Word for word, copy the records and drop the pictures.

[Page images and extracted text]
....................

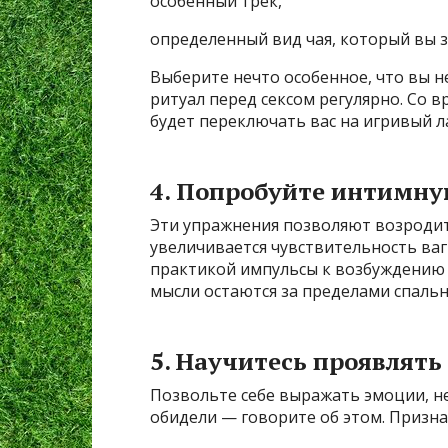
особенный трек,
определенный вид чая, который вы з
Выберите нечто особенное, что вы н
ритуал перед сексом регулярно. Со в
будет переключать вас на игривый л
4. Попробуйте интимн
Эти упражнения позволяют возродить
увеличивается чувствительность ваг
практикой импульсы к возбуждению р
мысли остаются за пределами спальн
5. Научитесь проявлят
Позвольте себе выражать эмоции, не 
обидели — говорите об этом. Признав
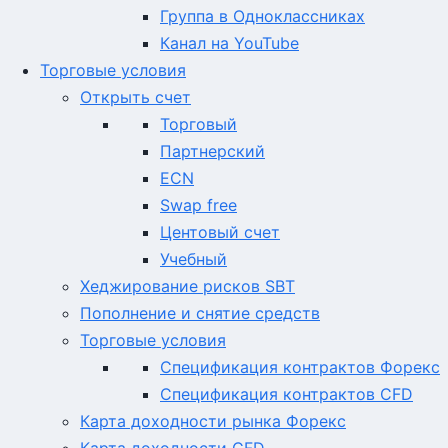
Группа в Одноклассниках
Канал на YouTube
Торговые условия
Открыть счет
Торговый
Партнерский
ECN
Swap free
Центовый счет
Учебный
Хеджирование рисков SBT
Пополнение и снятие средств
Торговые условия
Спецификация контрактов Форекс
Спецификация контрактов CFD
Карта доходности рынка Форекс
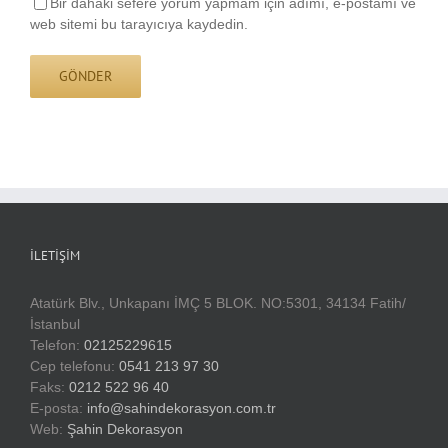
Bir dahaki sefere yorum yapmam için adımı, e-postamı ve
web sitemi bu tarayıcıya kaydedin.
İLETIŞIM
Atatürk Blv., Unkapanı İMÇ 5 BLOK. NO:5301, 34134 Fatih/
İstanbul
Telefon:
02125229615
Cep telefonu:
0541 213 97 30
Faks:
0212 522 96 40
E-posta:
info@sahindekorasyon.com.tr
Web:
Şahin Dekorasyon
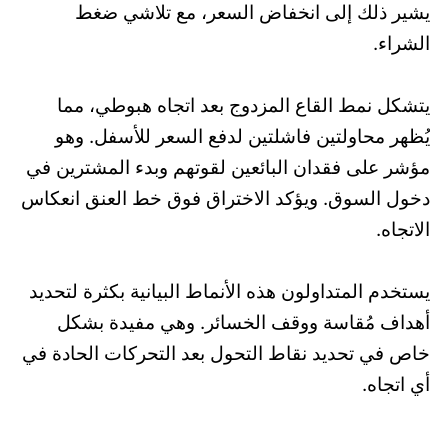
يشير ذلك إلى انخفاض السعر، مع تلاشي ضغط
الشراء.
يتشكل نمط القاع المزدوج بعد اتجاه هبوطي، مما
يُظهر محاولتين فاشلتين لدفع السعر للأسفل. وهو
مؤشر على فقدان البائعين لقوتهم وبدء المشترين في
دخول السوق. ويؤكد الاختراق فوق خط العنق انعكاس
الاتجاه.
يستخدم المتداولون هذه الأنماط البيانية بكثرة لتحديد
أهداف مُقاسة ووقف الخسائر. وهي مفيدة بشكل
خاص في تحديد نقاط التحول بعد التحركات الحادة في
أي اتجاه.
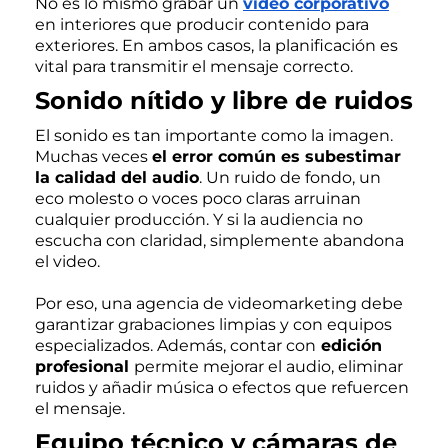
No es lo mismo grabar un
vídeo corporativo
en interiores que producir contenido para
exteriores. En ambos casos, la planificación es
vital para transmitir el mensaje correcto.
Sonido nítido y libre de ruidos
El sonido es tan importante como la imagen.
Muchas veces
el error común es subestimar
la calidad del audio
. Un ruido de fondo, un
eco molesto o voces poco claras arruinan
cualquier producción. Y si la audiencia no
escucha con claridad, simplemente abandona
el video.
Por eso, una agencia de videomarketing debe
garantizar grabaciones limpias y con equipos
especializados. Además, contar con
edición
profesional
permite mejorar el audio, eliminar
ruidos y añadir música o efectos que refuercen
el mensaje.
Equipo técnico y cámaras de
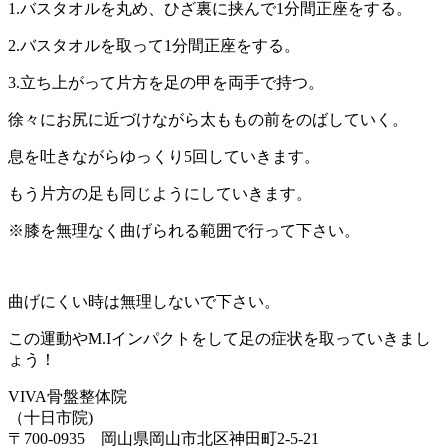
1.バスタオルを丸め、ひざ裏に挟んで1分間正座をする。
2.バスタオルを取って1分間正座をする。
3.立ち上がって片方を足の甲を両手で持つ。
徐々にお尻に近づけながら太ももの前をのばしていく。
息を吐きながらゆっくり5回していきます。
もう片方の足も同じようにしていきます。
※膝を無理なく曲げられる範囲で行って下さい。
曲げにくい時は無理しないで下さい。
この運動やM.Iインパクトをして足の症状を取っていきまし
ょう！
VIVA骨盤整体院
（十日市院)
〒700-0935 岡山県岡山市北区神田町2-5-21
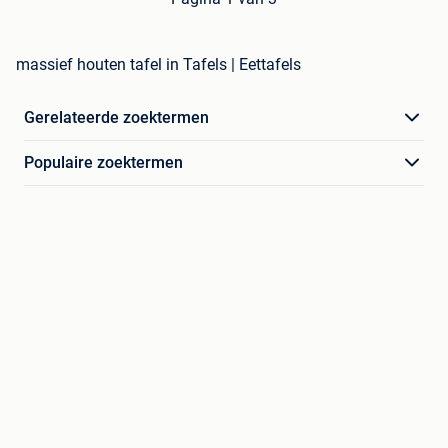
massief houten tafel in Tafels | Eettafels
Gerelateerde zoektermen
Populaire zoektermen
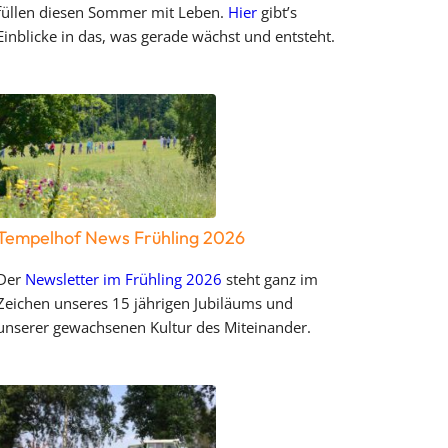
füllen diesen Sommer mit Leben.
Hier
gibt’s
Einblicke in das, was gerade wächst und entsteht.
Tempelhof News Frühling 2026
Der
Newsletter im Frühling 2026
steht ganz im
Zeichen unseres 15 jährigen Jubiläums und
unserer gewachsenen Kultur des Miteinander.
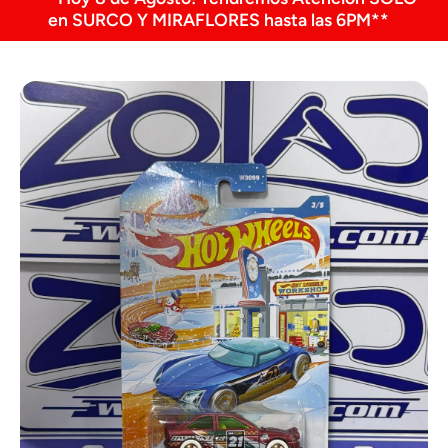
en SURCO Y MIRAFLORES hasta las 6PM**
Ir directamente a la información del producto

....................

Final answer:
особенный трек,
определенный вид чая, который вы з
Выберите нечто особенное, что вы н
ритуал перед сексом регулярно. Со в
будет переключать вас на игривый л
4. Попробуйте интимн
Эти упражнения позволяют возродить
увеличивается чувствительность ваг
практикой импульсы к возбуждению р
мысли остаются за пределами спальн
5. Научитесь проявлят
Позвольте себе выражать эмоции, не 
обидели — говорите об этом. Признав
Группа в Одноклассниках
Канал на YouTube
Торговые условия
Открыть счет
Торговый
Партнерский
ECN
Swap free
Центовый счет
Учебный
Хеджирование рисков SBT
Пополнение и снятие средств
Торговые условия
Спецификация контрактов Форекс
Спецификация контрактов CFD
Карта доходности рынка Форекс
Bir dahaki sefere yorum yapmam için adımı, e-postamı ve
web sitemi bu tarayıcıya kaydedin.
İLETIŞIM
Atatürk Blv., Unkapanı İMÇ 5 BLOK. NO:5301, 34134 Fatih/
İstanbul
Telefon:
02125229615
Cep telefonu:
0541 213 97 30
Faks:
0212 522 96 40
E-posta:
info@sahindekorasyon.com.tr
Web:
Şahin Dekorasyon
يشير ذلك إلى انخفاض السعر، مع تلاشي ضغط
الشراء.
يتشكل نمط القاع المزدوج بعد اتجاه هبوطي، مما
يُظهر محاولتين فاشلتين لدفع السعر للأسفل. وهو
مؤشر على فقدان البائعين لقوتهم وبدء المشترين في
دخول السوق. ويؤكد الاختراق فوق خط العنق انعكاس
الاتجاه.
يستخدم المتداولون هذه الأنماط البيانية بكثرة لتحديد
أهداف مُقاسة ووقف الخسائر. وهي مفيدة بشكل
خاص في تحديد نقاط التحول بعد التحركات الحادة في
أي اتجاه.
No es lo mismo grabar un
vídeo corporativo
en interiores que producir contenido para
exteriores. En ambos casos, la planificación es
vital para transmitir el mensaje correcto.
Sonido nítido y libre de ruidos
El sonido es tan importante como la imagen.
Muchas veces
el error común es subestimar
la calidad del audio
. Un ruido de fondo, un
eco molesto o voces poco claras arruinan
cualquier producción. Y si la audiencia no
escucha con claridad, simplemente abandona
el video.
Por eso, una agencia de videomarketing debe
garantizar grabaciones limpias y con equipos
especializados. Además, contar con
edición
profesional
permite mejorar el audio, eliminar
ruidos y añadir música o efectos que refuercen
el mensaje.
Equipo técnico y cámaras de
1.バスタオルを丸め、ひざ裏に挟んで1分間正座をする。
2.バスタオルを取って1分間正座をする。
3.立ち上がって片方を足の甲を両手で持つ。
徐々にお尻に近づけながら太ももの前をのばしていく。
息を吐きながらゆっくり5回していきます。
もう片方の足も同じようにしていきます。
※膝を無理なく曲げられる範囲で行って下さい。
曲げにくい時は無理しないで下さい。
この運動やM.Iインパクトをして足の症状を取っていきまし
ょう！
VIVA骨盤整体院
（十日市院)
〒700-0935 岡山県岡山市北区神田町2-5-21
massief houten tafel in Tafels | Eettafels
Gerelateerde zoektermen
Populaire zoektermen
füllen diesen Sommer mit Leben.
Hier
gibt’s
Einblicke in das, was gerade wächst und entsteht.
Tempelhof News Frühling 2026
Der
Newsletter im Frühling 2026
steht ganz im
Zeichen unseres 15 jährigen Jubiläums und
unserer gewachsenen Kultur des Miteinander.
en SURCO Y MIRAFLORES hasta las 6PM**
Ir directamente a la información del producto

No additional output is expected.